Whether the observed increase in FFA utilization also resulted in increased FFA oxidation is unclear as this was not determined in the present study. Nevertheless, the increase in oxygen consumption during the NOS blockade could indicate that there was an increased FFA oxidation. Many animal [36, 37] and human  studies indicate that increased rates of FFA oxidation lowers the efficiency of the muscle. However, a switch to exclusive use of fatty acids as an energy source is calculated to impair the efficiency of ATP production by only 10–15% . Our results do not suggest a complete substrate switch and, thus, the increased FFA uptake and utilization cannot fully explain the observed increase in oxygen consumption. Therefore, an additional explanation for the increase in oxygen uptake during NOS blockade probably was a reduced inhibitory influence of NO on mitochondrial respiration [40–42]. Alternatively, utilization of FFAs may have actually been enhanced secondarily to this phenomenon to fulfil increased cellular metabolism, but this possibility warrants further investigation. Finally, it has been observed that the inhibition of NOS leads to enhanced lipolysis in subcutaneous adipose tissue [43, 44]. In our study arterial FFA levels appeared to be somewhat increased both at rest and during exercise, but this did not reach statistical significance, which points to the conclusion that indeed shift in the utilization rather than increased availability accounted for the observed increase in FFA uptake.

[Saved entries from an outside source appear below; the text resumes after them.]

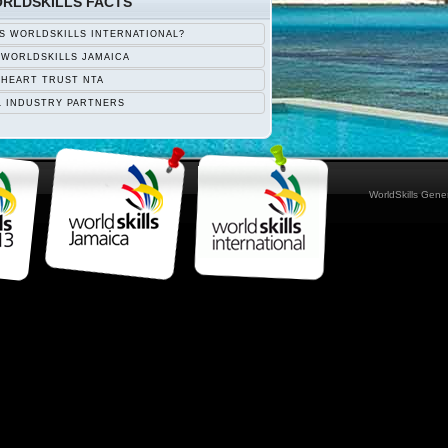
RLDSKILLS FACTS
S WORLDSKILLS INTERNATIONAL?
 WORLDSKILLS JAMAICA
 HEART TRUST NTA
L INDUSTRY PARTNERS
WorldSkills Gen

Muscle biopsies were not obtained in the current study so direct measurements of the degree of NOS inhibition could not be obtained. The dose of L-NMMA used in the present study was similar to that used in a number of studies from our own as well as other laboratories. These previous studies, e.g. Rådegran and Saltin 1999, have shown that resting blood flow as well as the responses to acethylcoline infusions are approximately halved with use of this L-NMMA dose, indicating an effective inhibition . In the current study, resting blood flow during L-NMMA infusion was reduced to a similar extent as previously observed. Moreover, it has been previously demonstrated that infusion of the NOS blocker L-NAME that reduces limb blood flow to a similar extent as the L-NMMA dose used in the current study, reduces NO synthase activity by approximately 70% . Hence, it appears likely that the extent of NOS inhibition was similar in the present as in previous studies on humans [45, 46]. Finally, as a vehicle control group was not applied in the present study, it is not possible to completely eliminate the possibility that there may have been a carry over effect during the second bout of exercise with NOS inhibition.
In conclusion, endogenous nitric oxide does not appear to change glucose uptake of human skeletal muscle at rest or during low intensity exercise, but shifts a release of free fatty acids to uptake, thereby altering muscle energy metabolism, in particular at rest.